Demo File: Dual-wavelength Anti-reflection Coating

Here, we design an anti-reflection coating for two different wavelengths: 1064 nm and 532 nm. As we have no idea for an initial design, we only specify minimum and maximum values for the layer thickness:

d_units: nm
l_units: nm
 
beam from superstrate
substrate: BK7
for j := 1 to 3 do
begin
* TiO2, d_min = 10, d_max = l / 2 at 1000
* SiO2, d_min = 10, d_max = l / 2 at 1000
end
superstrate: air

Then we define a figure-of-merit function describing the design goal:

FOM() := 1e6 * sum(d := -6 to +6 step 2, R(532 + d)^2 + R(1064 + d)^2)

That function would return 0 if the structure has zero reflectivity for some range of wavelengths around 1064 nm and 532 nm. Any unwanted reflectivities lead to positive “penalties”.

We can then automatically optimize the coating, using the Monte-Carlo technique:

optimize coating for minimum of FOM(),
  ytol = 1e-4, mctrials = 10000, nobest = 50

Here, 10 000 randomly chosen designs are tested, and the 50 best results are further optimized. The very best end result is finally chosen. The larger number of trials is necessary, because in most cases the local optimization leads to a not satisfactory local optimum. On an ordinary PC, this whole procedure takes only about half a minute.

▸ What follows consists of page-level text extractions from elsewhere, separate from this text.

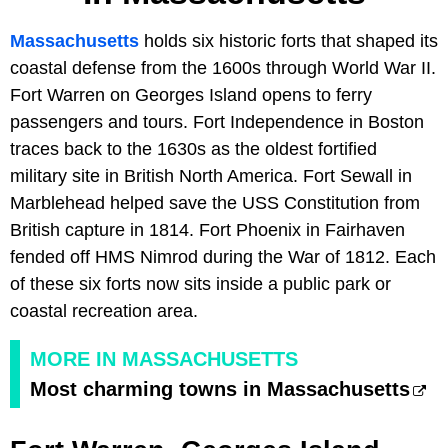
Massachusetts
holds six historic forts that shaped its
coastal defense from the 1600s through World War II.
Fort Warren on Georges Island opens to ferry
passengers and tours. Fort Independence in Boston
traces back to the 1630s as the oldest fortified
military site in British North America. Fort Sewall in
Marblehead helped save the USS Constitution from
British capture in 1814. Fort Phoenix in Fairhaven
fended off HMS Nimrod during the War of 1812. Each
of these six forts now sits inside a public park or
coastal recreation area.
MORE IN MASSACHUSETTS
Most charming towns in Massachusetts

Next, we make a diagram showing the reflectivity profile. The obtained layer thickness values of our thin-film design are also displayed:

diagram 1:
 
"Reflectivity Profile"
["Merit value: ", FOM():d3]
 
x: 400, 1200
"wavelength (nm)", @x
y: 0, 100
"reflectivity (%)", @y
frame
legpos 600, 200
hx
hy
 
f: 100 * R(x), color = red, width = 3
 
; display the layers:
["Layer ", j, ": ", get_d(j):f1:"nm":8r],
  650, (CS_y2 - 0.06 * (CS_y2 - CS_y1) * j), font = Courier,
  for j := 1 to nolayers()

When executing the script, we get the following:

reflectivity profile of a dual-wavelength anti-reflection coating

A second diagram is made for checking the fabrication tolerances of the obtained design. We modify the layer thickness values by adding random deviations with a certain standard deviation and plot the reflectivity spectra for all these versions:

diagram 2:
 
"Test for Fabrication Tolerance"
 
stddev := 1e-2
["Standard deviation of layer thickness values: ", 100 * stddev:d3:np:"%"]
 
; coordinate system:
x: 400, 1200
"wavelength (nm)", @x
y: 0, 10
"reflectivity (%)", @y
frame
hx
hy
 
; Save layer data
defarray d[1, nolayers()]
calc for j := 1 to nolayers() do d[j] := get_d(j)
 
N := 100  { number of trials }
! FOM_sum := 0
 
; Plot reflectivity for randomly modified designs:
f: 100 * R(x),
  color = red,
  init
    begin
      for j := 1 to nolayers() do
        set_d(j, d[j] * (1 + rnd(-stddev)));  { randomly modified layers }
      inc(FOM_sum, FOM());
    end,
  for t := 1 to N
 
! FOM_av := FOM_sum / N
["Average FOM: ", FOM_av:d3]
 
! for j := 1 to nolayers() do set_d(j, d[j])
  { restore the original design }
test for fabrication tolerances of a dielectric coating

There are other designs which have a similar performance when fabricated exactly, but are much more sensitive to fabrication errors. Therefore, it is essential to do such tests before spending money and time on fabricating a coating.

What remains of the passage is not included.